Prompt:
When a line below contains the word "desc", copy that line.

Dataset:

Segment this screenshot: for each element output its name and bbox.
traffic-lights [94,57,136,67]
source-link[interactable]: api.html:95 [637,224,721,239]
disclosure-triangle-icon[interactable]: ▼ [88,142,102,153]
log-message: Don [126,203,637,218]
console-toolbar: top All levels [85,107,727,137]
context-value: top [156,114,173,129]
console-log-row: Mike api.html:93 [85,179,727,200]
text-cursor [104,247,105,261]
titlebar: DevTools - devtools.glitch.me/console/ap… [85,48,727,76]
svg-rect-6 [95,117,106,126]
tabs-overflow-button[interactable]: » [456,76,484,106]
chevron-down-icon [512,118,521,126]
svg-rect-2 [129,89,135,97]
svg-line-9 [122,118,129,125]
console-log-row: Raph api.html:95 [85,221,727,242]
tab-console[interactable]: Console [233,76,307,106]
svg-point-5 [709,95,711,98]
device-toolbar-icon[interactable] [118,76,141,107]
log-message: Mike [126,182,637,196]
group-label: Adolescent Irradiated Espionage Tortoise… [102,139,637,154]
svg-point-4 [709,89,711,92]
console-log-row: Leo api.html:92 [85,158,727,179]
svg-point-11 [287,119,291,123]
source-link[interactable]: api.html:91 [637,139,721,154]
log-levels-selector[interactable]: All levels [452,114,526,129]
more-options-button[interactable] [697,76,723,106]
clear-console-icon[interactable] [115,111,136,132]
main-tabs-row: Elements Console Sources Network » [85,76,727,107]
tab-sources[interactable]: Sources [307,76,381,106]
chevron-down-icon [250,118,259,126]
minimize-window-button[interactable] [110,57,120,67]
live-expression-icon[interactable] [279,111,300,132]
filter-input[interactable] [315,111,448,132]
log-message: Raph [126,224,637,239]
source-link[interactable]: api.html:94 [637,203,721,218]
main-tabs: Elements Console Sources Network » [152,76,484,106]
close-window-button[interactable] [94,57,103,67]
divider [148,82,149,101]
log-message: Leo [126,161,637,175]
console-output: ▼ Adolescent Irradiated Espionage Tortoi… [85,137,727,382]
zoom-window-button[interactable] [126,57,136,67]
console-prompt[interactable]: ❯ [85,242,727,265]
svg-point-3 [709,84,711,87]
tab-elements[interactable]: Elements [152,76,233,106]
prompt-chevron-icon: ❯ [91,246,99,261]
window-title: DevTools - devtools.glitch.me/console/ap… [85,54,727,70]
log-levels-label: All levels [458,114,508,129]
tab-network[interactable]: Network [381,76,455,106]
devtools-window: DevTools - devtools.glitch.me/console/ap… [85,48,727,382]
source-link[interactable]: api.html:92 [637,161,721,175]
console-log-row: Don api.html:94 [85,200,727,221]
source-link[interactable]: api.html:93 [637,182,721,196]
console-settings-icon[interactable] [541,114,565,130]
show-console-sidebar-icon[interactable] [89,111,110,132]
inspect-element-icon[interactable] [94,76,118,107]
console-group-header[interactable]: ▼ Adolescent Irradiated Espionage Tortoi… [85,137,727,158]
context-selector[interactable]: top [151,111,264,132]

...

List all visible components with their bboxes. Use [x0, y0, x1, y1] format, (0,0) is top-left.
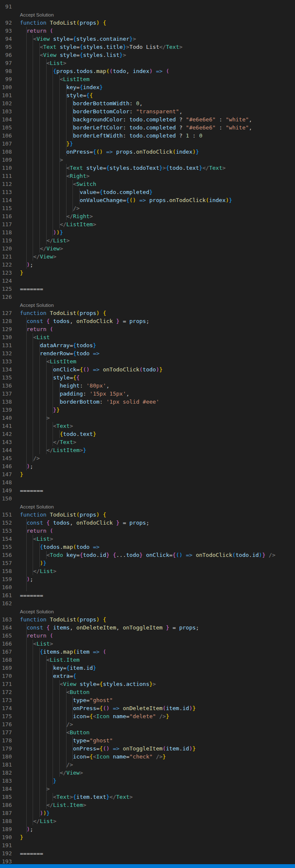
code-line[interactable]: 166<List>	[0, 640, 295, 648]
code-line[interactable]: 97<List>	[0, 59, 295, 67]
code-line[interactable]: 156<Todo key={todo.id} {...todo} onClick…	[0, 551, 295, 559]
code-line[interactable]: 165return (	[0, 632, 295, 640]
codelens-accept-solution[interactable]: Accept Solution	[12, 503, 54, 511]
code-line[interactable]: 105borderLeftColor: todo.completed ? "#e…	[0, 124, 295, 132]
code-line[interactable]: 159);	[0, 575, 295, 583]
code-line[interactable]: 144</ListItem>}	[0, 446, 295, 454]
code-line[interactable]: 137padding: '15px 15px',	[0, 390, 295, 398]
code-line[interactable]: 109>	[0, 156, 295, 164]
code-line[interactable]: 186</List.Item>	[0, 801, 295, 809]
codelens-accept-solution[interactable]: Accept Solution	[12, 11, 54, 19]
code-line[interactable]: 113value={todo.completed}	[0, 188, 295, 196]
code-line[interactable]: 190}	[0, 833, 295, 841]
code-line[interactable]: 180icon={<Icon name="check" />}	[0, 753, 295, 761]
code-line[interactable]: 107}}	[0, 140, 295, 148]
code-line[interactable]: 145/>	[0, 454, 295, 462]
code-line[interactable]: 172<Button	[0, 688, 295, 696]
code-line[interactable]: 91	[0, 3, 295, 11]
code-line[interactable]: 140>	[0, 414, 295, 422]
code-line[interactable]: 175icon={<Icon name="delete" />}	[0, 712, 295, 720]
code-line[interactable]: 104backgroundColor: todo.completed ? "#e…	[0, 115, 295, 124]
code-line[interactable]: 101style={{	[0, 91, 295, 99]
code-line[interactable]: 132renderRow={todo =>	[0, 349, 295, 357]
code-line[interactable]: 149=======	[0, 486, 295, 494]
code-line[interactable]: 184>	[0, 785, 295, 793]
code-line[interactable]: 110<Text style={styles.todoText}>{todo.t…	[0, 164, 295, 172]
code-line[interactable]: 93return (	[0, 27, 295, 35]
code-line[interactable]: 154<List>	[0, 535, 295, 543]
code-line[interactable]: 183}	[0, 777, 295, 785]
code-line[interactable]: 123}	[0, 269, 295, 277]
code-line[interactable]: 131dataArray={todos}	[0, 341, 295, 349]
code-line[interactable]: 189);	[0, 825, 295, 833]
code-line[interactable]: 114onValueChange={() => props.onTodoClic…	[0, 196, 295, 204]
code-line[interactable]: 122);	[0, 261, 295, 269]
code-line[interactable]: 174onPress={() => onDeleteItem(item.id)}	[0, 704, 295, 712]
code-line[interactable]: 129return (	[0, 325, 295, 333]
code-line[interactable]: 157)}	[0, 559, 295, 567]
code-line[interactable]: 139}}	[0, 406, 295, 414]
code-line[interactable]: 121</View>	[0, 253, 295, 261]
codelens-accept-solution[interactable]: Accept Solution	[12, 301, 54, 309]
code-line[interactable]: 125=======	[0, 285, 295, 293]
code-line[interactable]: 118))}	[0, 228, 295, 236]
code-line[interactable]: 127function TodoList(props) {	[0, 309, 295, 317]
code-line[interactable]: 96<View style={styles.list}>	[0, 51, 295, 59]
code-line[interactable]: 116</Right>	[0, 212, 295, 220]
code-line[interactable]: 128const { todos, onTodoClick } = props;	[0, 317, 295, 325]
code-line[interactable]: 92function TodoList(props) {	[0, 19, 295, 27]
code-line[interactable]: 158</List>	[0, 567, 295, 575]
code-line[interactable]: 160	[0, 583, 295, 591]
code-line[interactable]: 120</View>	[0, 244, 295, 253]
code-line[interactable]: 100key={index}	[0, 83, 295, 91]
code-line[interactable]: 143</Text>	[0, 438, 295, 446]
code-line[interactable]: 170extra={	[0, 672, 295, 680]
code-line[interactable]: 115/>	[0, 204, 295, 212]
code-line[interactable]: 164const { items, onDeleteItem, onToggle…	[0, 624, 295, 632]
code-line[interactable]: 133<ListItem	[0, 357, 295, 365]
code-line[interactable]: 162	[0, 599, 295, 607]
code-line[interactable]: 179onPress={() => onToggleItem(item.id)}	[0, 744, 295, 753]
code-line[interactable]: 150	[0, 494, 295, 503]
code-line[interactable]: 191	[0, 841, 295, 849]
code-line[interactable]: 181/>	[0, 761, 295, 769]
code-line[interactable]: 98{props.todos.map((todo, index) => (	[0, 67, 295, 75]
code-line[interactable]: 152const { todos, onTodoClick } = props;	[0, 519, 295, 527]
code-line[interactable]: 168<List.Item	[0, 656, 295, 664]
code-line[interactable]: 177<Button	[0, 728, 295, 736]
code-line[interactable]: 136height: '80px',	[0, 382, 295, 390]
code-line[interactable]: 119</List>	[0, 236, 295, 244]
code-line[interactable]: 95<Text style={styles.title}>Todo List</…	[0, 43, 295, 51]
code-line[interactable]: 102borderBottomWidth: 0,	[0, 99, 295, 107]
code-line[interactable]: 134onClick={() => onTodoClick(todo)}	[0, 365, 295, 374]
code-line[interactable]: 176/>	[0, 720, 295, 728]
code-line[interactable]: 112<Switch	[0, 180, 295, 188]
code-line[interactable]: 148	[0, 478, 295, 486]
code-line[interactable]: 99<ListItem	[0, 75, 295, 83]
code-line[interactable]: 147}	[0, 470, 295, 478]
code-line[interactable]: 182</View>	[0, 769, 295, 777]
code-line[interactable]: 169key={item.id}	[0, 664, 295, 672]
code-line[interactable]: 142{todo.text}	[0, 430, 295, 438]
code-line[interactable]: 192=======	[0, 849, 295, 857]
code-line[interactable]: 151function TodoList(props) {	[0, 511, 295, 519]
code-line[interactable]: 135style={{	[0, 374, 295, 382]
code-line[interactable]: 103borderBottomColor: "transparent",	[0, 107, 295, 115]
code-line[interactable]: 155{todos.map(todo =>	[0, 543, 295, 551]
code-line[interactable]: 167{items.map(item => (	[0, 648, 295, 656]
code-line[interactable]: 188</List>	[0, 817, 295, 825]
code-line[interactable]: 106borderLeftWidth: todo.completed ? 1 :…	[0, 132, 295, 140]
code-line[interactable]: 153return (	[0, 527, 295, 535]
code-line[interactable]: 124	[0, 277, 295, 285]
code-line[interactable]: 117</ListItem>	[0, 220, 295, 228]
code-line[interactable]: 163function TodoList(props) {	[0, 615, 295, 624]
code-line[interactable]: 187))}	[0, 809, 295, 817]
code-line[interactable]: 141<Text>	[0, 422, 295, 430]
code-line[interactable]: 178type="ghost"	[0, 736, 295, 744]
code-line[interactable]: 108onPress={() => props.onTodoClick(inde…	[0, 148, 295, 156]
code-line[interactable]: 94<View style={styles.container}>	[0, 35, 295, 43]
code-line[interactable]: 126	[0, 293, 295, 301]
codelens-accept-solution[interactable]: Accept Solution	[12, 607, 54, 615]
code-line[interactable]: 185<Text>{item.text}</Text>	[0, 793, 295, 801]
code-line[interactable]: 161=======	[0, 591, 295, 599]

---

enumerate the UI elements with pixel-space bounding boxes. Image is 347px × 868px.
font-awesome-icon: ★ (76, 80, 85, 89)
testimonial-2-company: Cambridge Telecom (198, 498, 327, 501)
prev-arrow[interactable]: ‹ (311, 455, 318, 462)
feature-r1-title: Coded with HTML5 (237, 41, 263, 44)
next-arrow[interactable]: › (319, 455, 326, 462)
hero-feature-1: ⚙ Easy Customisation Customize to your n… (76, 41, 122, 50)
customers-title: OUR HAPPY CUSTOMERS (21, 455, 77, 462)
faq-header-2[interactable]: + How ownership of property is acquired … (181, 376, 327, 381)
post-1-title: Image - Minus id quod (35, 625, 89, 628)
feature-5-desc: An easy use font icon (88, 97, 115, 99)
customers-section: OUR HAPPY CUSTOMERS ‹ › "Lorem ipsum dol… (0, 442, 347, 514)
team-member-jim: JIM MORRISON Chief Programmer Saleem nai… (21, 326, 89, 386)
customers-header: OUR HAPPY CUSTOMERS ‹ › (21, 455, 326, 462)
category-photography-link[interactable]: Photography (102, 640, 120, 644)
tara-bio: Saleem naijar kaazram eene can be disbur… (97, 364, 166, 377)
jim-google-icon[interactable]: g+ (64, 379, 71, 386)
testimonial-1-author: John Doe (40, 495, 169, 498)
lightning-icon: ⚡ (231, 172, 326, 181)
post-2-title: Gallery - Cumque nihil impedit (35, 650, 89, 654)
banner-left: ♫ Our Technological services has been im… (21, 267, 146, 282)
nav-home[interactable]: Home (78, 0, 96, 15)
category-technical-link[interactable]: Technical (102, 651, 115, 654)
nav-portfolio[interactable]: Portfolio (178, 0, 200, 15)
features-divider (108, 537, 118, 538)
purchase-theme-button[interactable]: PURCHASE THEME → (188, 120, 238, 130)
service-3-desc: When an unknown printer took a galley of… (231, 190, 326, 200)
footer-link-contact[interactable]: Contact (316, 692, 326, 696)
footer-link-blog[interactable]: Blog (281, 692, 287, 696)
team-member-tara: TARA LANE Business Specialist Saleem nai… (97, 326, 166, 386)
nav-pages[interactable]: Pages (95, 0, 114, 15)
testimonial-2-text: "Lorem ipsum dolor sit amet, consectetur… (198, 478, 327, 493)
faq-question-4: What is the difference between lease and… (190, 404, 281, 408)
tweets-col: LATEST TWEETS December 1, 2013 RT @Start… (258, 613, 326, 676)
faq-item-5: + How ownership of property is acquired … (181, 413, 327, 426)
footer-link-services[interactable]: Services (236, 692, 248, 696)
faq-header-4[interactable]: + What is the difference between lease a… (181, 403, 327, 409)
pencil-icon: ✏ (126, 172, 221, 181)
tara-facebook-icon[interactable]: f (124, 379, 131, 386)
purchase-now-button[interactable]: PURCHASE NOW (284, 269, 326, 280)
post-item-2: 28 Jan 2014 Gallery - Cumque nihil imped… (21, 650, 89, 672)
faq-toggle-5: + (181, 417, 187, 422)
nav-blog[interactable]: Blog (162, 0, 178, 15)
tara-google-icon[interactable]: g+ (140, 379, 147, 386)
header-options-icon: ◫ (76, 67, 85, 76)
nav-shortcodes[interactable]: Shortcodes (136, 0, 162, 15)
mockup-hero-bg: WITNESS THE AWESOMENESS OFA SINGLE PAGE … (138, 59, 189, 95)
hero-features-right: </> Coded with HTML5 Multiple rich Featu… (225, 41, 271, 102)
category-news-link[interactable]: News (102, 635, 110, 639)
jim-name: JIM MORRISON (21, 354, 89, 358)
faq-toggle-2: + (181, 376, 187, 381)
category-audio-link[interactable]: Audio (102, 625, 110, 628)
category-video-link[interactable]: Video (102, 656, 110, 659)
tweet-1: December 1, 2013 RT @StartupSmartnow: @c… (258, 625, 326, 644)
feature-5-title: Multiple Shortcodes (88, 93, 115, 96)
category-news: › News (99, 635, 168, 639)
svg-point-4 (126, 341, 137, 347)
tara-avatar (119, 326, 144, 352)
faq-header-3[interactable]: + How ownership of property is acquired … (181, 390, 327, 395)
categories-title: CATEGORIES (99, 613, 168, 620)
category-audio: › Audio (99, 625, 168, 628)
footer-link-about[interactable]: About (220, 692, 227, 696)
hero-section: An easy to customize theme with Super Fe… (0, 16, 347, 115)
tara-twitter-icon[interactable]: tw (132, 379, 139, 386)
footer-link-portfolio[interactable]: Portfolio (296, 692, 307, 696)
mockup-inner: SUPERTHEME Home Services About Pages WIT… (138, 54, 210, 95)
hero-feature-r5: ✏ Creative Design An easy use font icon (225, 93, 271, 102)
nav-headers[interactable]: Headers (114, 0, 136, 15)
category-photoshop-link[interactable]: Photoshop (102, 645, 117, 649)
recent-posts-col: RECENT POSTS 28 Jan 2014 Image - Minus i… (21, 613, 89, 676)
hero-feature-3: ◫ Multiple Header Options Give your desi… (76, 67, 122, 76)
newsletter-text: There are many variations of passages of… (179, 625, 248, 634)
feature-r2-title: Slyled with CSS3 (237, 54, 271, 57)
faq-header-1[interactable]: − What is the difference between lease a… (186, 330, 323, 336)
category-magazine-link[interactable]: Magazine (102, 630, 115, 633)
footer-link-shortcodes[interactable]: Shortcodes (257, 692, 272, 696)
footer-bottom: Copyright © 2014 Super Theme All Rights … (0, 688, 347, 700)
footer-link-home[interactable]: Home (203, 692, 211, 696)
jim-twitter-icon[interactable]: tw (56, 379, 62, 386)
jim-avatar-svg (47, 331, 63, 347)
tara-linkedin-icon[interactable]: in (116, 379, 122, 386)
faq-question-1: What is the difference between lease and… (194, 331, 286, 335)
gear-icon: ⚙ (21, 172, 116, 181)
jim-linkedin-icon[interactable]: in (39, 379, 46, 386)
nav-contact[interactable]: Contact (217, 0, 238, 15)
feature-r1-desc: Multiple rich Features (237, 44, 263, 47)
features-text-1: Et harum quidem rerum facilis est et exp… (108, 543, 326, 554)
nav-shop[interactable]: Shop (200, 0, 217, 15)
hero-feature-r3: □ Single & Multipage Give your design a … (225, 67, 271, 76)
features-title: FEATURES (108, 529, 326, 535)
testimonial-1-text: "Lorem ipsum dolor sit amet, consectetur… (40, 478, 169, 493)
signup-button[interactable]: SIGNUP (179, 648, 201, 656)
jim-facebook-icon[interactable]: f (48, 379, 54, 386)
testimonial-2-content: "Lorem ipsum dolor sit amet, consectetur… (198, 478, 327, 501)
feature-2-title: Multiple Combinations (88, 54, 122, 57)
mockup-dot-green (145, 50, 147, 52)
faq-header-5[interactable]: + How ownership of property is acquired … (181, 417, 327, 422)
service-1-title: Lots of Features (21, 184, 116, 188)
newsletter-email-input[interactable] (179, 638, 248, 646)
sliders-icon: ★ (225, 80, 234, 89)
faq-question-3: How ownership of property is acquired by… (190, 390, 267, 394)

Output below:
feature-5-desc: An easy use font icon (88, 97, 115, 99)
service-3-desc: When an unknown printer took a galley of… (231, 190, 326, 200)
feature-r1-desc: Multiple rich Features (237, 44, 263, 47)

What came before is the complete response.